(Photo: REUTERS / Lucy Nicholson)
Hundreds of protesters at the U.S. west coast version of Occupy Wall Street camped out at Los Angeles City Hall are splitting major media’s attention because of the trial of Michael Jackson's doctor for involuntary manslaughter right around the corner.
While the gathering of college students, the unemployed, professional and semi-pro activists have shifted back and forth from the lawn of City Hall to the streets of downtown, their wrath against many social issues has rotated as well.
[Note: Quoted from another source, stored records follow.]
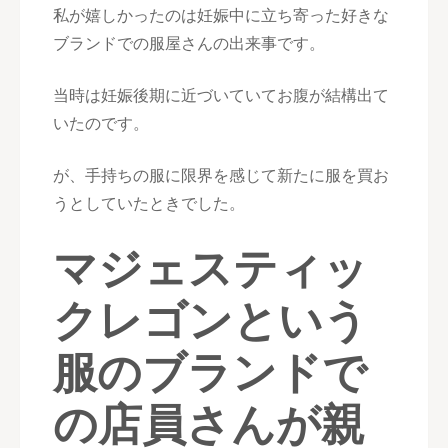
私が嬉しかったのは妊娠中に立ち寄った好きな
ブランドでの服屋さんの出来事です。
当時は妊娠後期に近づいていてお腹が結構出て
いたのです。
が、手持ちの服に限界を感じて新たに服を買お
うとしていたときでした。
マジェスティッ
クレゴンという
服のブランドで
の店員さんが親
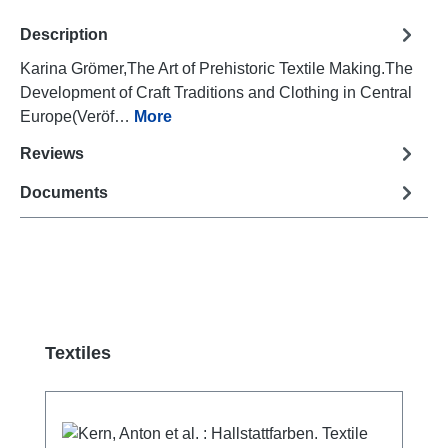
Description
Karina Grömer,The Art of Prehistoric Textile Making.The
Development of Craft Traditions and Clothing in Central
Europe(Veröf…
More
Reviews
Documents
Skip product gallery
Textiles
Last night’s local media reports included the fact that arrests were made at a Bank of America protest. However, organizers tried to distance themselves from any reports of confrontation with police by saying the group at the bank was not part of the Occupy movement. Meanwhile, most local news stations led their nightly TV broadcast with coverage of the Dr. Conrad Murray trial, in which hearings include prosecutor's trying to prove the doctor was a catalyst for Jackson's death.
In an effort to provide it’s own reporting, Occupy Wall Street Los Angeles is webcasting recorded and live video through Livestream and OccupyLosAngeles.org. Organizers state on their website that they are offering “information through independent journalists on the ground at nonviolent protests around the world.”
“The team is made of local supporters who were inspired by the movement NYC's Occupy Wall Street,” according to organizers. The group is broadcasting from “Occupy LA protests around Los Angeles that began on Sept 17, 2011 on U.S. Day Of Rage Los Angeles and resurfaced Friday, Sept. 23, 2011.”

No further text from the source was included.